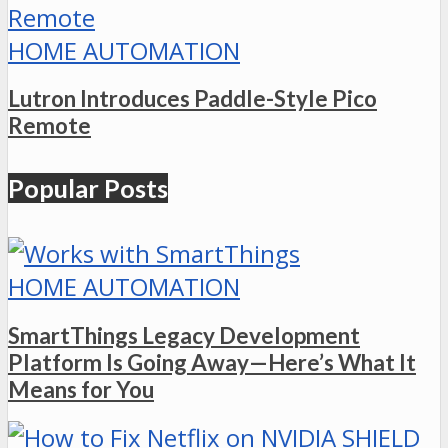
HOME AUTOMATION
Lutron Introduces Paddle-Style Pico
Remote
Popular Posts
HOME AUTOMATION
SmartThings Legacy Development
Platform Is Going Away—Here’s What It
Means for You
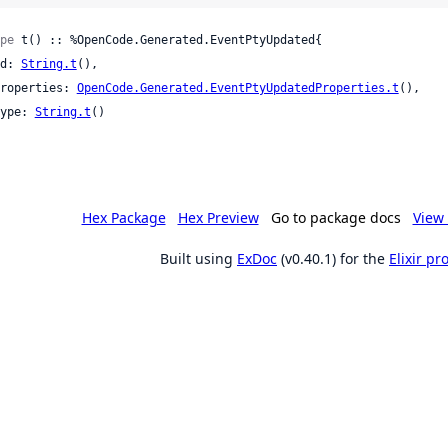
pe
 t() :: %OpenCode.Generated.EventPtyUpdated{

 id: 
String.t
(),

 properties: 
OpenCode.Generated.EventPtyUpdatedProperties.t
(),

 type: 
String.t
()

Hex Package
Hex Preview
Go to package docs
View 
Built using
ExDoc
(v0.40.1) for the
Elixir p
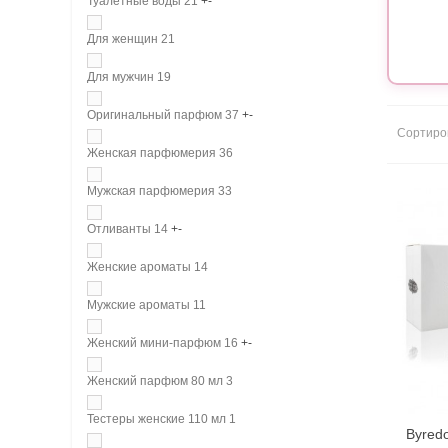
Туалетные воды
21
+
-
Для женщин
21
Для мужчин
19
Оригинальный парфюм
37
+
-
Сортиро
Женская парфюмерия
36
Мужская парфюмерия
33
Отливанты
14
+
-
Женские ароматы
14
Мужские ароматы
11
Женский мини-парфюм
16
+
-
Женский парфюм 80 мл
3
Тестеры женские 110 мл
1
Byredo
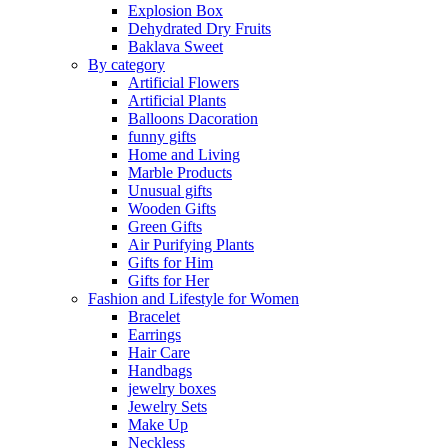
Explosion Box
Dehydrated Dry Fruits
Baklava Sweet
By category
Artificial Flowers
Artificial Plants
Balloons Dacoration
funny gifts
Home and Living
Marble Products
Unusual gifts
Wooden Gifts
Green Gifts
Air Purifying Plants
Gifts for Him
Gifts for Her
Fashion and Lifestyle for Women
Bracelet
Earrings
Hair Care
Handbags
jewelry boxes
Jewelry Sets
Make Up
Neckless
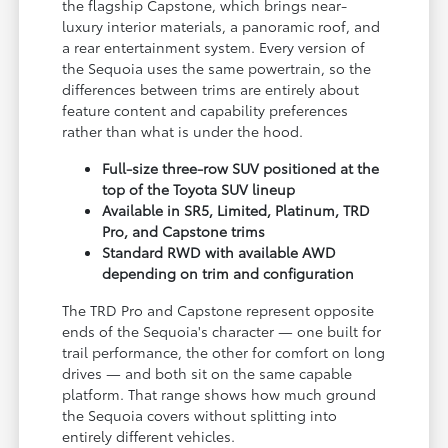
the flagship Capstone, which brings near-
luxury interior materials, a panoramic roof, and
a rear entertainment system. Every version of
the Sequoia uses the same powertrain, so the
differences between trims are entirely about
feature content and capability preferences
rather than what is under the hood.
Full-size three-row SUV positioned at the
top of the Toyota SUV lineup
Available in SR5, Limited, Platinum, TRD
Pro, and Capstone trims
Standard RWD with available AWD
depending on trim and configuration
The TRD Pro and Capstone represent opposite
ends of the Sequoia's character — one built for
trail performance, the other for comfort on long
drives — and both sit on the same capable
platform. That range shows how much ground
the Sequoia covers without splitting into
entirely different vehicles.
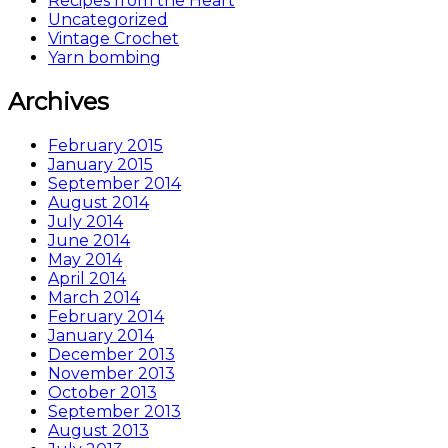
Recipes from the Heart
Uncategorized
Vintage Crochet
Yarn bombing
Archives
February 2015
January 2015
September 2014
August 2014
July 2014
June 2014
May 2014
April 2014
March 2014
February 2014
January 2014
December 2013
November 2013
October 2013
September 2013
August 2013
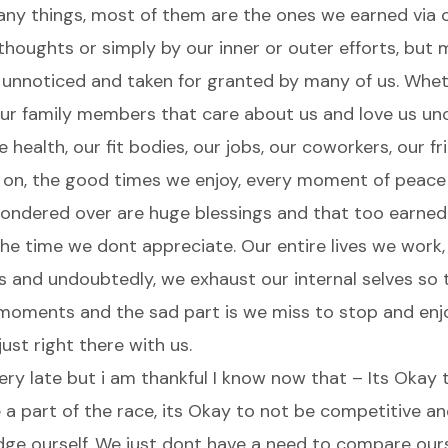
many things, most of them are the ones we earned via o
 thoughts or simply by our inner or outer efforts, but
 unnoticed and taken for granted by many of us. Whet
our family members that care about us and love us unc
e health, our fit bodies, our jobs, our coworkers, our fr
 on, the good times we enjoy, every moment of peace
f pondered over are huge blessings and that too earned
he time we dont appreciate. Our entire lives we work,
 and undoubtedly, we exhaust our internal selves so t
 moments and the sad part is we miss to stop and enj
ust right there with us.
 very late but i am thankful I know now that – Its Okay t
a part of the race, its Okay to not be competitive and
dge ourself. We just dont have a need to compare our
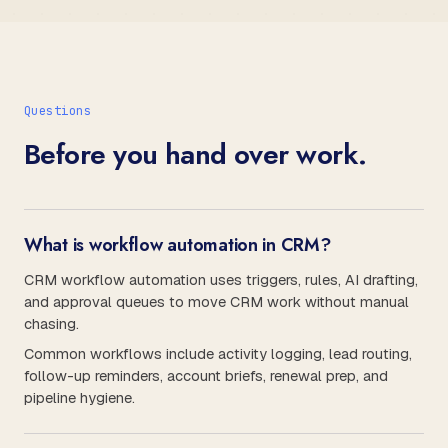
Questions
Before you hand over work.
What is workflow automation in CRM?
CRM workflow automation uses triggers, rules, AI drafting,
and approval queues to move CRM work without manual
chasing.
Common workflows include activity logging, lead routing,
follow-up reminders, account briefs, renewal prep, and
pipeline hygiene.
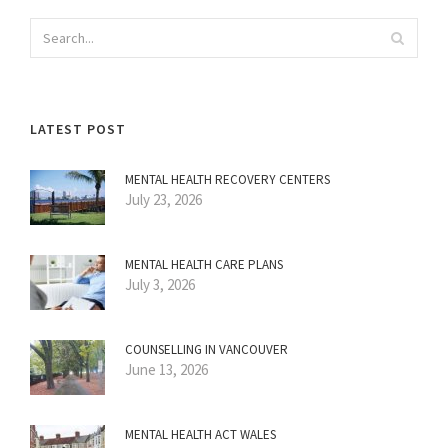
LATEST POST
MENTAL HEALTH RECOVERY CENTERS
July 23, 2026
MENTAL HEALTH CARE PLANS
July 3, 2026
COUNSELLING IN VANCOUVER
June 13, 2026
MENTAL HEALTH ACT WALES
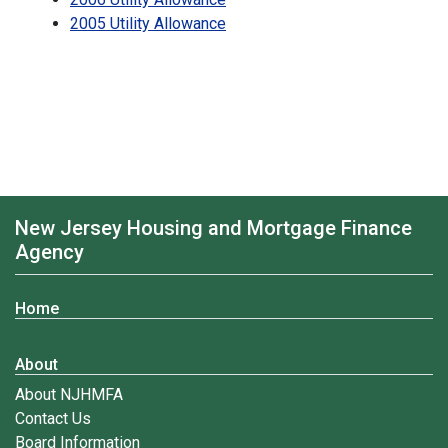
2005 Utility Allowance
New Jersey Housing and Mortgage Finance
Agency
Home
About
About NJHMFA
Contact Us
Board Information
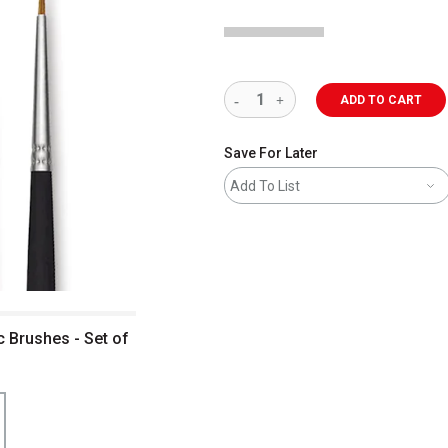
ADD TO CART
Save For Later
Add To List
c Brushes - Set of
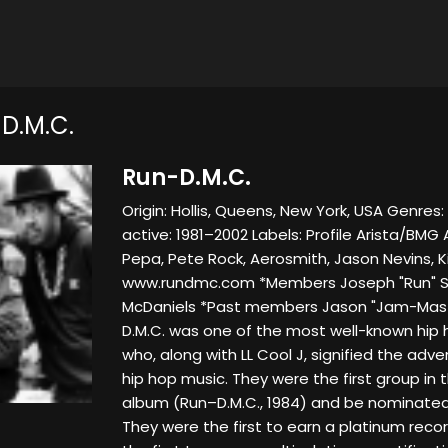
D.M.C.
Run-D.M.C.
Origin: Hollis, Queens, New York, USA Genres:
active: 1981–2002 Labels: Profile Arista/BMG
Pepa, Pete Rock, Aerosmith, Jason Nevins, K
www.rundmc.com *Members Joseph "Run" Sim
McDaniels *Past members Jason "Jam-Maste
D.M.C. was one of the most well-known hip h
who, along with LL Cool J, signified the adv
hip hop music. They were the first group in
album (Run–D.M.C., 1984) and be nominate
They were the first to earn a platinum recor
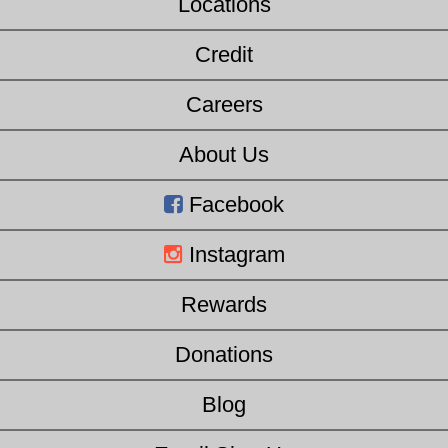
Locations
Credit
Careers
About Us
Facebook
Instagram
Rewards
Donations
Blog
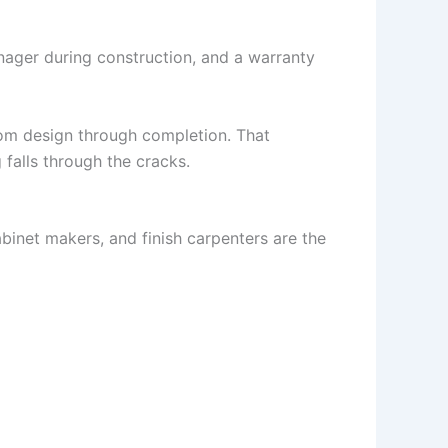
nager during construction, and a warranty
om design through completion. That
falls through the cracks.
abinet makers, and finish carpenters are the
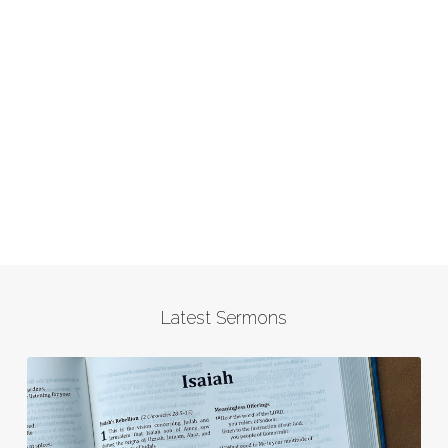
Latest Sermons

- - - - -

Exercise instructions -
Repeat the data word for word, excluding any image.

Exercise response -
HOME AUTOMATION
Lutron Introduces Paddle-Style Pico
Remote
Popular Posts
HOME AUTOMATION
SmartThings Legacy Development
Platform Is Going Away—Here’s What It
Means for You
pe
 t() :: %OpenCode.Generated.EventPtyUpdated{

 id: 
String.t
(),

 properties: 
OpenCode.Generated.EventPtyUpdatedProperties.t
(),

 type: 
String.t
()

Hex Package
Hex Preview
Go to package docs
View 
Built using
ExDoc
(v0.40.1) for the
Elixir p
Туалетные воды
21
+
-
Для женщин
21
Для мужчин
19
Оригинальный парфюм
37
+
-
Сортиро
Женская парфюмерия
36
Мужская парфюмерия
33
Отливанты
14
+
-
Женские ароматы
14
Мужские ароматы
11
Женский мини-парфюм
16
+
-
Женский парфюм 80 мл
3
Тестеры женские 110 мл
1
Byredo
Explosion Box
Dehydrated Dry Fruits
Baklava Sweet
By category
Artificial Flowers
Artificial Plants
Balloons Dacoration
funny gifts
Home and Living
Marble Products
Unusual gifts
Wooden Gifts
Green Gifts
Air Purifying Plants
Gifts for Him
Gifts for Her
Fashion and Lifestyle for Women
Bracelet
Earrings
Hair Care
Handbags
jewelry boxes
Jewelry Sets
Make Up
Neckless
the flagship Capstone, which brings near-
luxury interior materials, a panoramic roof, and
a rear entertainment system. Every version of
the Sequoia uses the same powertrain, so the
differences between trims are entirely about
feature content and capability preferences
rather than what is under the hood.
Full-size three-row SUV positioned at the
top of the Toyota SUV lineup
Available in SR5, Limited, Platinum, TRD
Pro, and Capstone trims
Standard RWD with available AWD
depending on trim and configuration
The TRD Pro and Capstone represent opposite
ends of the Sequoia's character — one built for
trail performance, the other for comfort on long
drives — and both sit on the same capable
platform. That range shows how much ground
the Sequoia covers without splitting into
entirely different vehicles.
Recipes from the Heart
Uncategorized
Vintage Crochet
Yarn bombing
Archives
February 2015
January 2015
September 2014
August 2014
July 2014
June 2014
May 2014
April 2014
March 2014
February 2014
January 2014
December 2013
November 2013
October 2013
September 2013
August 2013
many things, most of them are the ones we earned via o
 thoughts or simply by our inner or outer efforts, but
 unnoticed and taken for granted by many of us. Whet
our family members that care about us and love us unc
e health, our fit bodies, our jobs, our coworkers, our fr
 on, the good times we enjoy, every moment of peace
f pondered over are huge blessings and that too earned
he time we dont appreciate. Our entire lives we work,
 and undoubtedly, we exhaust our internal selves so t
 moments and the sad part is we miss to stop and enj
ust right there with us.
 very late but i am thankful I know now that – Its Okay t
a part of the race, its Okay to not be competitive and
dge ourself. We just dont have a need to compare our
Questions
Before you hand over work.
What is workflow automation in CRM?
CRM workflow automation uses triggers, rules, AI drafting,
and approval queues to move CRM work without manual
chasing.
Common workflows include activity logging, lead routing,
follow-up reminders, account briefs, renewal prep, and
pipeline hygiene.
LATEST POST
MENTAL HEALTH RECOVERY CENTERS
July 23, 2026
MENTAL HEALTH CARE PLANS
July 3, 2026
COUNSELLING IN VANCOUVER
June 13, 2026
MENTAL HEALTH ACT WALES
2005 Utility Allowance
New Jersey Housing and Mortgage Finance
Agency
Home
About
About NJHMFA
Contact Us
Board Information
ADD TO CART
Save For Later
Add To List
c Brushes - Set of
D.M.C.
Run-D.M.C.
Origin: Hollis, Queens, New York, USA Genres:
active: 1981–2002 Labels: Profile Arista/BMG
Pepa, Pete Rock, Aerosmith, Jason Nevins, K
www.rundmc.com *Members Joseph "Run" Sim
McDaniels *Past members Jason "Jam-Maste
D.M.C. was one of the most well-known hip h
who, along with LL Cool J, signified the adv
hip hop music. They were the first group in
album (Run–D.M.C., 1984) and be nominate
They were the first to earn a platinum recor
Locations
Credit
Careers
About Us
Facebook
Instagram
Rewards
Donations
Blog
nager during construction, and a warranty
om design through completion. That
falls through the cracks.
abinet makers, and finish carpenters are the
Latest Sermons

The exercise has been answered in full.